Goal of the exercise: Leaving out the images, return the data below exactly as it is written.

*** Opening of Data extracts ***

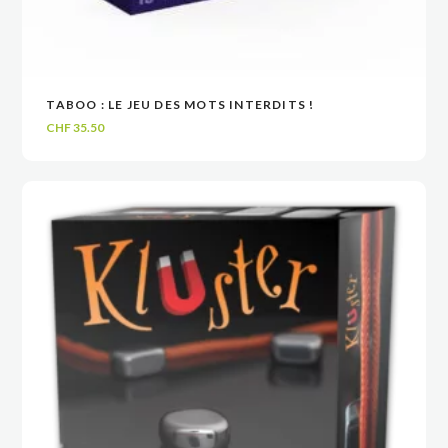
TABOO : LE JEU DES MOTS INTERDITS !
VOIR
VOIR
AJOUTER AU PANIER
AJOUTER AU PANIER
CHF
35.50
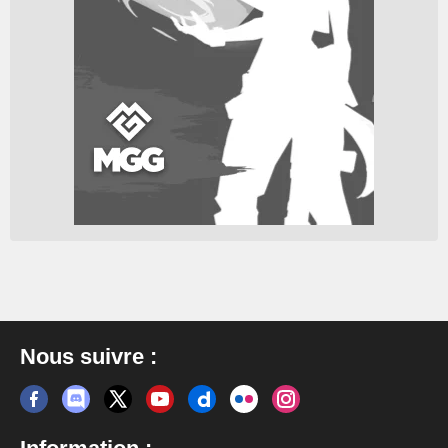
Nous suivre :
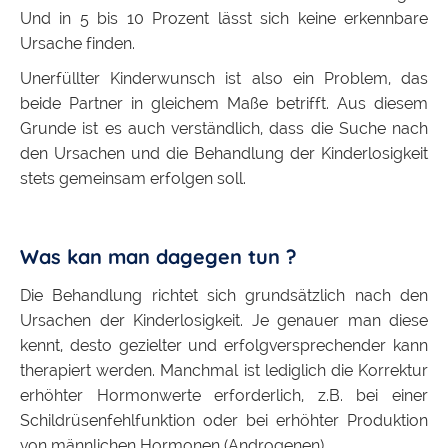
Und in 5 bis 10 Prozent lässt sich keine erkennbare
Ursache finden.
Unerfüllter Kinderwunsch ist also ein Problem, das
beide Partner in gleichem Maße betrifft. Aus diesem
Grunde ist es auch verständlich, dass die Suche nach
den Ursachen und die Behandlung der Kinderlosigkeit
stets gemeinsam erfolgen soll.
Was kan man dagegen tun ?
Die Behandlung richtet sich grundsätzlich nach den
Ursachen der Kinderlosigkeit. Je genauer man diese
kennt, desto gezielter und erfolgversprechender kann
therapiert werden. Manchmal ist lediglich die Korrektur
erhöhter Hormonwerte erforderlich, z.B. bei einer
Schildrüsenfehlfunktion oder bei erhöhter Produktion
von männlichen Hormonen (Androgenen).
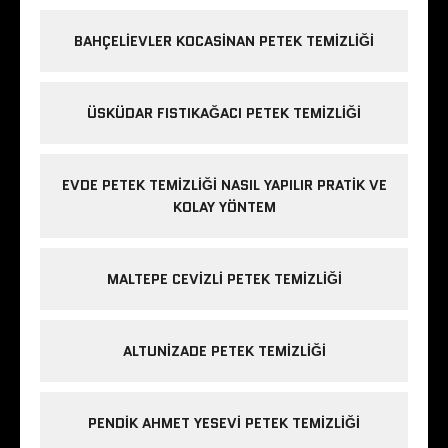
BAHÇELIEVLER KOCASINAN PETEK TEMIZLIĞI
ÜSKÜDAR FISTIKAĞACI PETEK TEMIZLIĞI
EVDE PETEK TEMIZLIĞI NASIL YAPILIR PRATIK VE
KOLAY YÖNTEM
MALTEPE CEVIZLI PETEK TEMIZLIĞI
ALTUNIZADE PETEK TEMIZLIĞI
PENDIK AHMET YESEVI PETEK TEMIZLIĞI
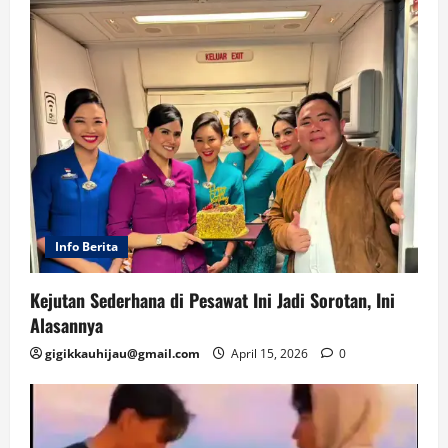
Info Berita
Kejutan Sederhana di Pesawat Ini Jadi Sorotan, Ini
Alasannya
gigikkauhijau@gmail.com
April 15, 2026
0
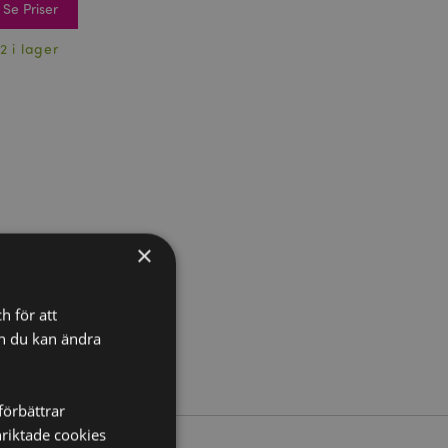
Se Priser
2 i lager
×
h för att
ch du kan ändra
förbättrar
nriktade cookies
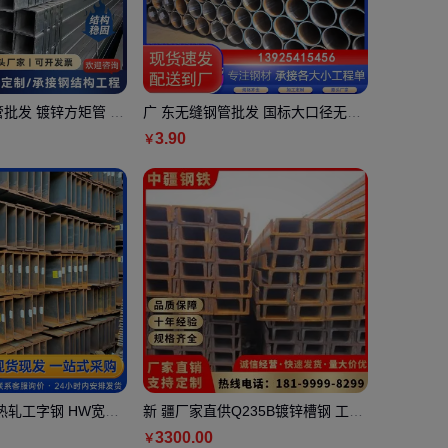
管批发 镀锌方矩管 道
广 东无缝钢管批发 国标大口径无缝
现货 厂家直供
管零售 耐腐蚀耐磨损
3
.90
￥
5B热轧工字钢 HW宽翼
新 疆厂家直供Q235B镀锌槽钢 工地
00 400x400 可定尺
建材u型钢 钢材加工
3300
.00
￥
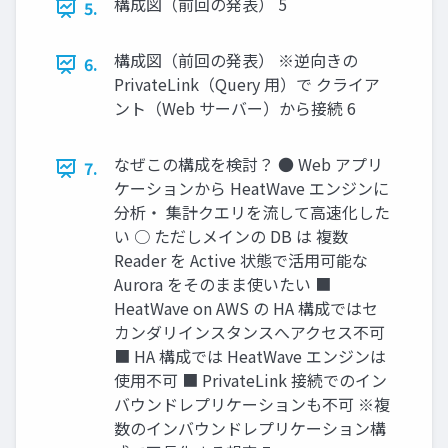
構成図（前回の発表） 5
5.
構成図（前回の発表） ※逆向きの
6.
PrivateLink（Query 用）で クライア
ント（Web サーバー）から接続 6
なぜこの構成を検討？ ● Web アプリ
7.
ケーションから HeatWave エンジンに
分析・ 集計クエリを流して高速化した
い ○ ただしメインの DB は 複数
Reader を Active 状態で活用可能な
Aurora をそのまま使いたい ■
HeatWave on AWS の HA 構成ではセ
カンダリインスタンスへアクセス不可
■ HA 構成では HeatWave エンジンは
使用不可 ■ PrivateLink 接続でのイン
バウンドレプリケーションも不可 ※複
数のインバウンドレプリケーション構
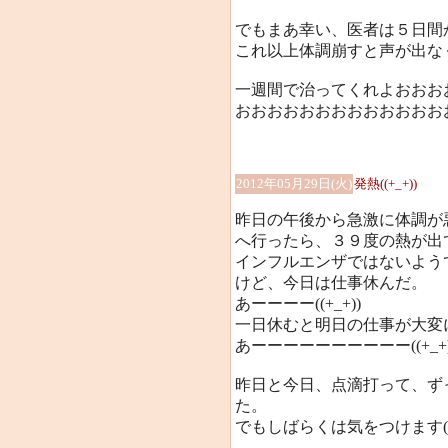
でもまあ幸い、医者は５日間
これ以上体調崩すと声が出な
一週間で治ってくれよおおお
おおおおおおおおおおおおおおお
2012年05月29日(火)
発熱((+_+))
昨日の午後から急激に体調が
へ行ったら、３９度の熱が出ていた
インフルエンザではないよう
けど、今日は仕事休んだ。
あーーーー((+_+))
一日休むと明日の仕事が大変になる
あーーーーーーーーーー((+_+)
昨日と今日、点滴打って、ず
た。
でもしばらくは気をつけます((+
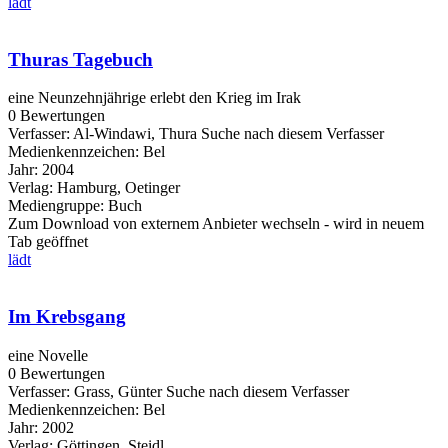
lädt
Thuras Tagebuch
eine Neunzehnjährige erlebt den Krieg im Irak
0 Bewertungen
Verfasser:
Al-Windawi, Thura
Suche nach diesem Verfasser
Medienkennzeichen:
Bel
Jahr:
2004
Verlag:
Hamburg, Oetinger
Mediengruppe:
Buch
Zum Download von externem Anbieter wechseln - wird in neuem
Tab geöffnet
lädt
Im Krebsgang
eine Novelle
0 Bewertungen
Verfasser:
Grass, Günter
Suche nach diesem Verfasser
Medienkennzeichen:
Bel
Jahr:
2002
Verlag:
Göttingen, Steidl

*** Close of Data extracts ***

Answer for the task:
TABOO : LE JEU DES MOTS INTERDITS !
VOIR
VOIR
AJOUTER AU PANIER
AJOUTER AU PANIER
CHF
35.50
Nous suivre :
Und in 5 bis 10 Prozent lässt sich keine erkennbare
Ursache finden.
Unerfüllter Kinderwunsch ist also ein Problem, das
beide Partner in gleichem Maße betrifft. Aus diesem
Grunde ist es auch verständlich, dass die Suche nach
den Ursachen und die Behandlung der Kinderlosigkeit
stets gemeinsam erfolgen soll.
Was kan man dagegen tun ?
Die Behandlung richtet sich grundsätzlich nach den
Ursachen der Kinderlosigkeit. Je genauer man diese
kennt, desto gezielter und erfolgversprechender kann
therapiert werden. Manchmal ist lediglich die Korrektur
erhöhter Hormonwerte erforderlich, z.B. bei einer
Schildrüsenfehlfunktion oder bei erhöhter Produktion
von männlichen Hormonen (Androgenen).
BAHÇELIEVLER KOCASINAN PETEK TEMIZLIĞI
ÜSKÜDAR FISTIKAĞACI PETEK TEMIZLIĞI
EVDE PETEK TEMIZLIĞI NASIL YAPILIR PRATIK VE
KOLAY YÖNTEM
MALTEPE CEVIZLI PETEK TEMIZLIĞI
ALTUNIZADE PETEK TEMIZLIĞI
PENDIK AHMET YESEVI PETEK TEMIZLIĞI
Info Berita
Kejutan Sederhana di Pesawat Ini Jadi Sorotan, Ini
Alasannya
gigikkauhijau@gmail.com
April 15, 2026
0
Se Priser
2 i lager
×
h för att
ch du kan ändra
förbättrar
nriktade cookies
管批发 镀锌方矩管 道
广 东无缝钢管批发 国标大口径无缝
现货 厂家直供
管零售 耐腐蚀耐磨损
3
.90
￥
5B热轧工字钢 HW宽翼
新 疆厂家直供Q235B镀锌槽钢 工地
00 400x400 可定尺
建材u型钢 钢材加工
3300
.00
￥
構成図（前回の発表） 5
5.
構成図（前回の発表） ※逆向きの
6.
PrivateLink（Query 用）で クライア
ント（Web サーバー）から接続 6
なぜこの構成を検討？ ● Web アプリ
7.
ケーションから HeatWave エンジンに
分析・ 集計クエリを流して高速化した
い ○ ただしメインの DB は 複数
Reader を Active 状態で活用可能な
Aurora をそのまま使いたい ■
HeatWave on AWS の HA 構成ではセ
カンダリインスタンスへアクセス不可
■ HA 構成では HeatWave エンジンは
使用不可 ■ PrivateLink 接続でのイン
バウンドレプリケーションも不可 ※複
数のインバウンドレプリケーション構
でもまあ幸い、医者は５日間
これ以上体調崩すと声が出な
一週間で治ってくれよおおお
おおおおおおおおおおおおおおお
2012年05月29日(火)
発熱((+_+))
昨日の午後から急激に体調が
へ行ったら、３９度の熱が出ていた
インフルエンザではないよう
けど、今日は仕事休んだ。
あーーーー((+_+))
一日休むと明日の仕事が大変になる
あーーーーーーーーーー((+_+)
昨日と今日、点滴打って、ず
た。
でもしばらくは気をつけます((+
lädt
Thuras Tagebuch
eine Neunzehnjährige erlebt den Krieg im Irak
0 Bewertungen
Verfasser:
Al-Windawi, Thura
Suche nach diesem Verfasser
Medienkennzeichen:
Bel
Jahr:
2004
Verlag:
Hamburg, Oetinger
Mediengruppe:
Buch
Zum Download von externem Anbieter wechseln - wird in neuem
Tab geöffnet
lädt
Im Krebsgang
eine Novelle
0 Bewertungen
Verfasser:
Grass, Günter
Suche nach diesem Verfasser
Medienkennzeichen:
Bel
Jahr:
2002
Verlag:
Göttingen, Steidl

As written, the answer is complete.